If you’ve not heard of the Safari Bar, and a lot of people haven’t, I’d suggest you read my post about Bognor’s Safari Bar before reading this one.
A quick summary for anyone who can’t recall the details (or can’t be arsed because life’s too short) – a bunch of gay mates ran the cafe and function room attached to Zootopia (aka Bognor Regis zoo), as a gay bar and club after-hours in 1983. Yes, a gay bar in a zoo. It still amazes me whenever I put those words together.
But to get to the point, I was under the impression that the bar opened in early 1983, simply because the earliest mention I was aware of was the flyer for drag double act Rebel Rebel appearing at the bar in February that year. However, some new information has come to light!
Thanks to the wonderful archive at the Bishopsgate Institute in London, three issues of The Lavender Letter newspaper ‘for lesbians and homosexual men’, which was produced in Brighton, have become available. And to my complete surprise, issue three from 3 December 1982 has not one, not two, but three references to the Safari Bar!
Police raid rumours
This article on page three reveals that not only was the Safari Bar already open three nights a week, but there were rumours circulating that the police had raided the venue.
Bar manager and licensee Mike Denning states in the article that the police had indeed visited, but that it “had nothing to do with the fact that it’s a gay bar”. He goes on to explain that after 11pm one Friday night “the police saw that the lights were still on and came in to check that people weren’t still drinking”. “But when they saw that none of our customers had an alcoholic drink, they left. That was the end of that.”
Thank heavens for the rumour mill in small seaside towns, or this confirmation that the Safari Bar was already swinging in 1982 would never have appeared.
Peter Burton
The bar gets another brief mention on page seven as part of ‘Peter Burton’s HOTSPOTS: Nightlife News & Views’. For anyone unaware, Peter was a Brighton resident, an author and a journalist for Gay News, who would go on to be lauded as “the Godfather of gay journalism” for his lifetime of championing gay literature.

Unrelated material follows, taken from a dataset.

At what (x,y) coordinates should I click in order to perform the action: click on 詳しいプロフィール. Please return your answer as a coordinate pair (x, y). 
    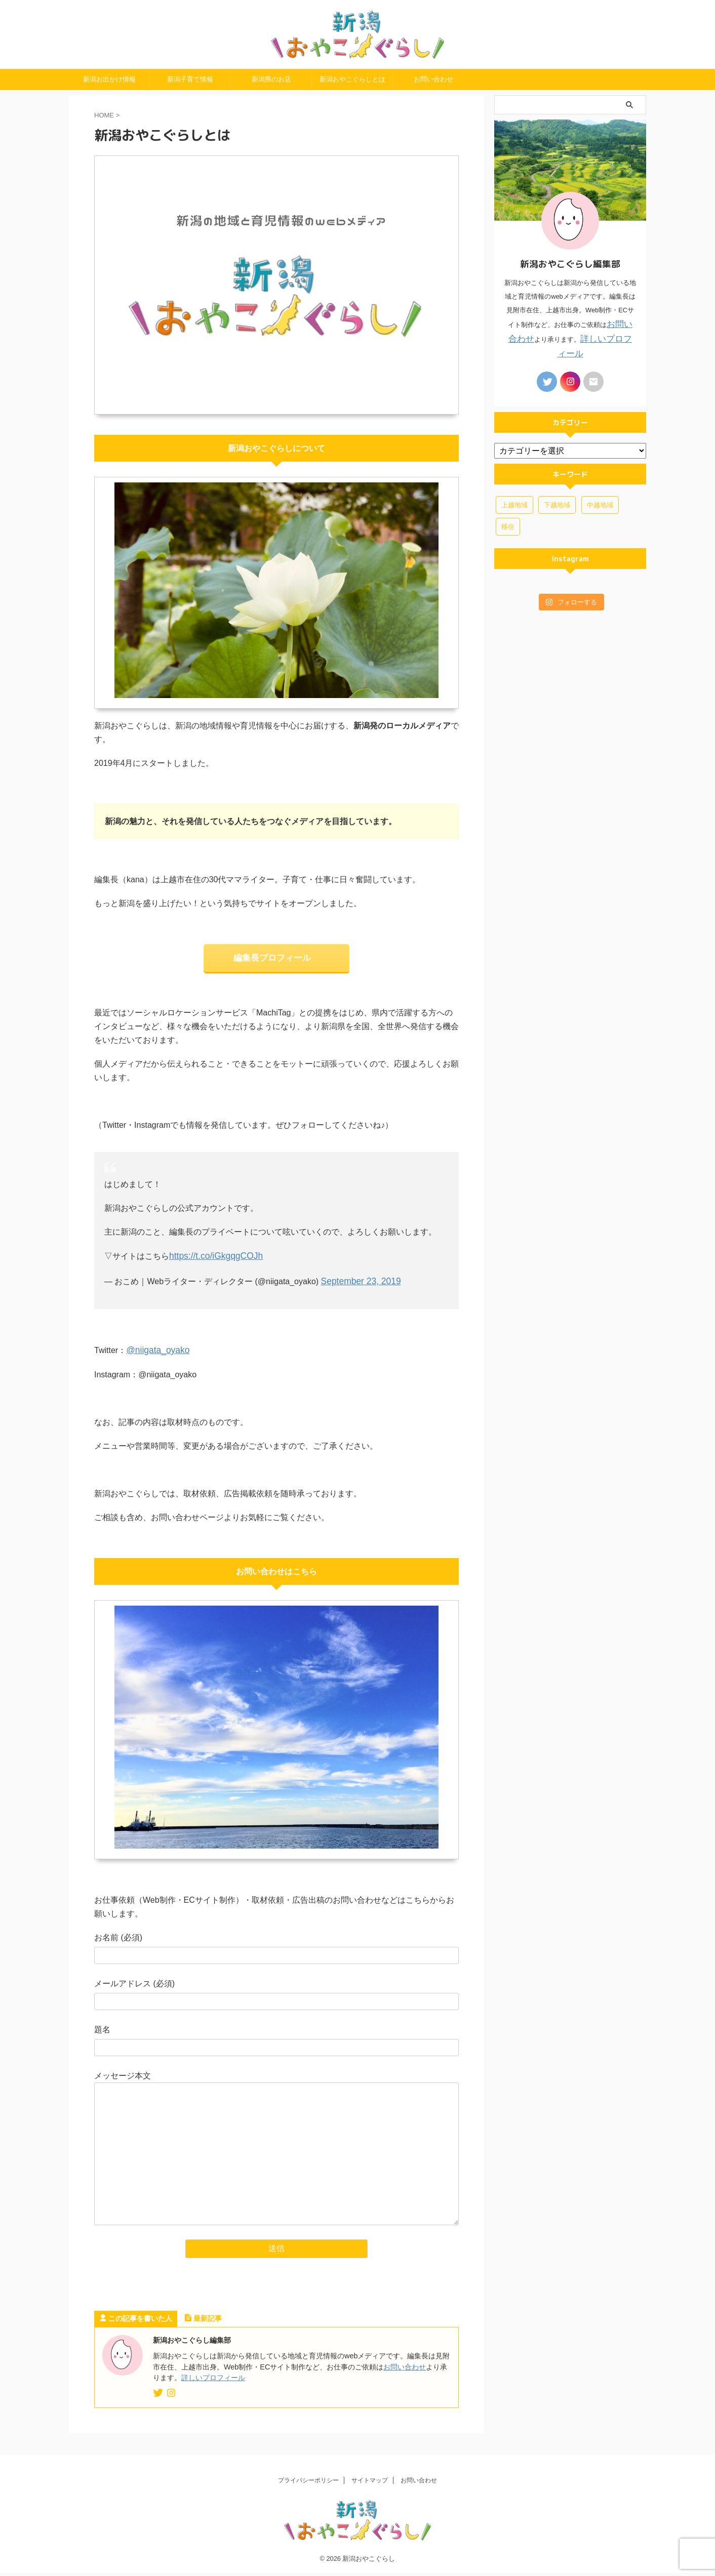     Looking at the image, I should click on (213, 2392).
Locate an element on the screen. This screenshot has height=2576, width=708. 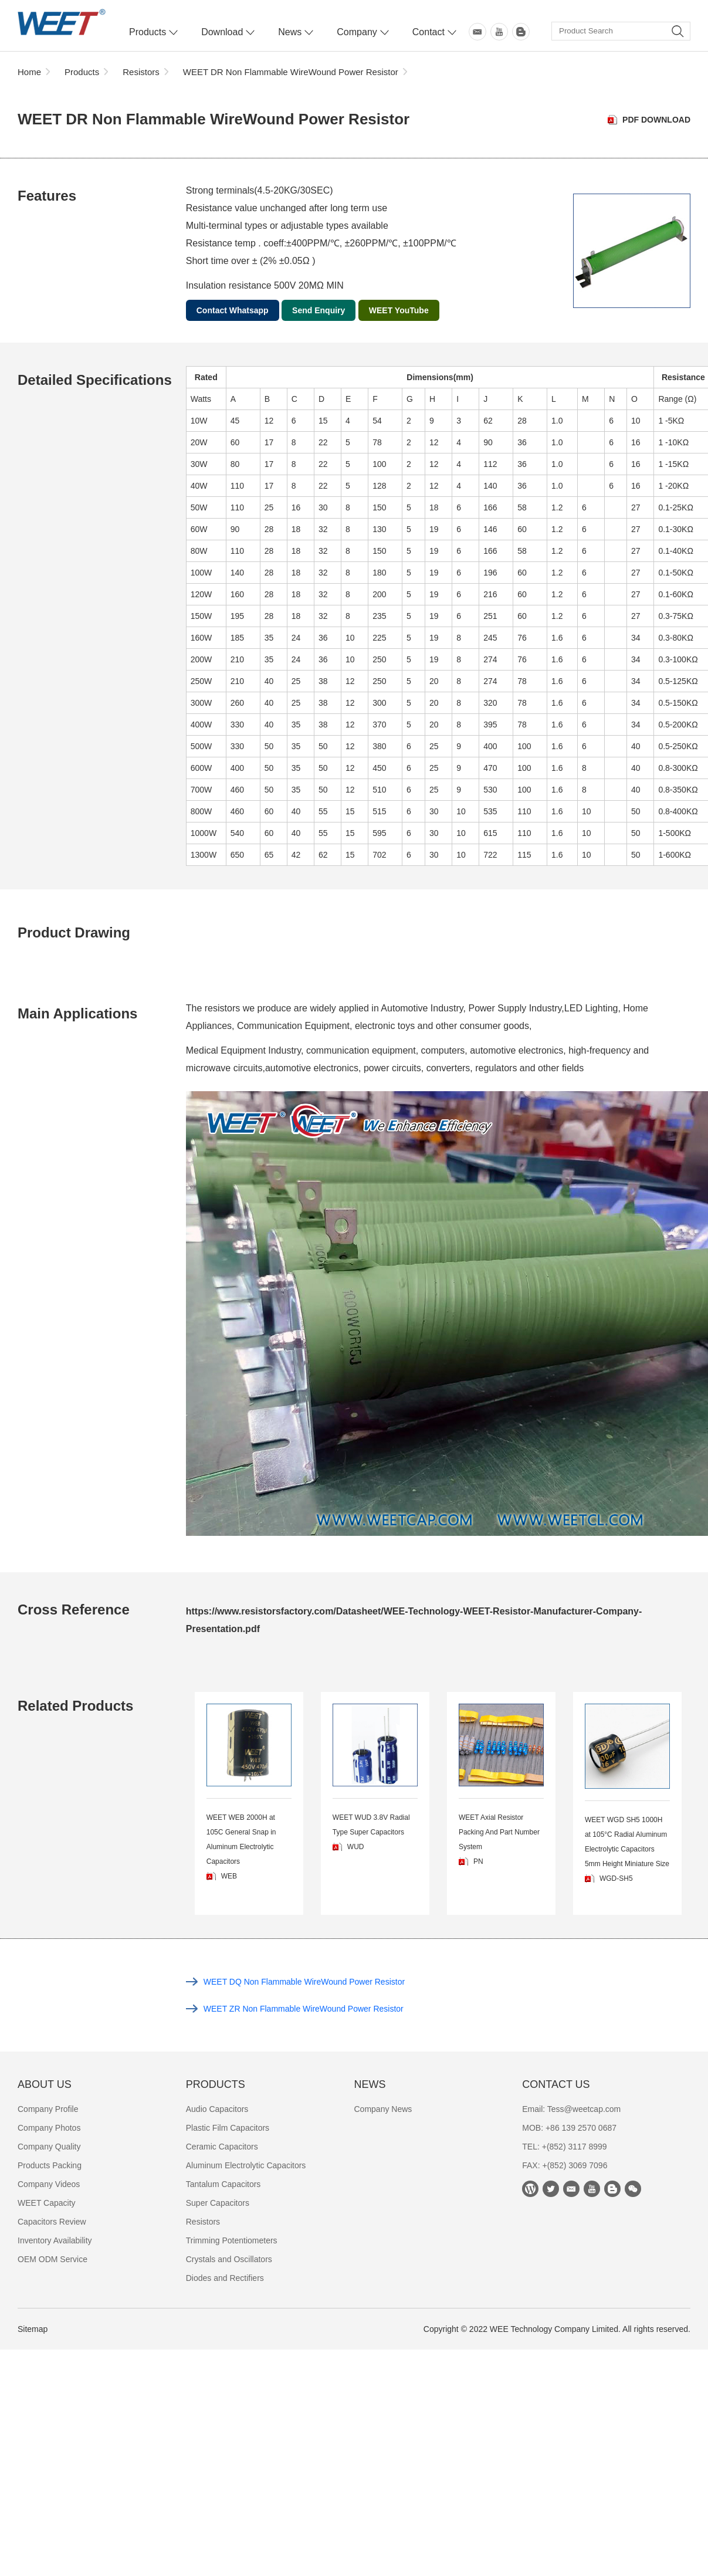 News is located at coordinates (290, 32).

Towards the end of a full page of reviews and recommendations, this little paragraph appears:
“I find the idea of a bar in a zoo fascinating – and am determined to tootle off to Bognor Regis to see if the stories about The Safari Bar are true. After a few drinks I think I might find the idea of all those animals a wee bit alarming. My fuddled brain might well decide I was seeing things because of one too many… and that would never do.”
Peter Burton
So if news of the Safari Bar was already tempting journalists to “tootle off to Bognor Regis” to investigate, it indicates that the bar had been open for a couple of weeks at the very least. In conclusion My Dear Watson (you might have to be old to get that reference), evidence strongly suggests that the Safari Bar opened in November 1982 (or perhaps even earlier).
Tuesday Disco
Towards the end of the 16 pages of The Lavender Letter was one final little gem just waiting to be discovered – an actual advert for the bar, using their own hand-drawn logo, announcing a new Tuesday Disco. Not only was it an absolute bargain at £1 for dancing until midnight, but your first drink was half price!
Sometimes the utter uniqueness of the bar makes me wonder if it actually did happen. As the article on the police ‘raid’ says:
“The Safari Bar must be a unique first – a gay watering hole set within forty acres of parkland and a zoo made up from ex-circus animals (some of whom co-starred with rock ‘n’ roller Gary Glitter).”
It’s only when I come face to face with undeniable proof, such as this advert, that I know it was really real. So thank you to everyone involved with the bar, for having such a wonderfully wacky dream and making it an equally wacky reality.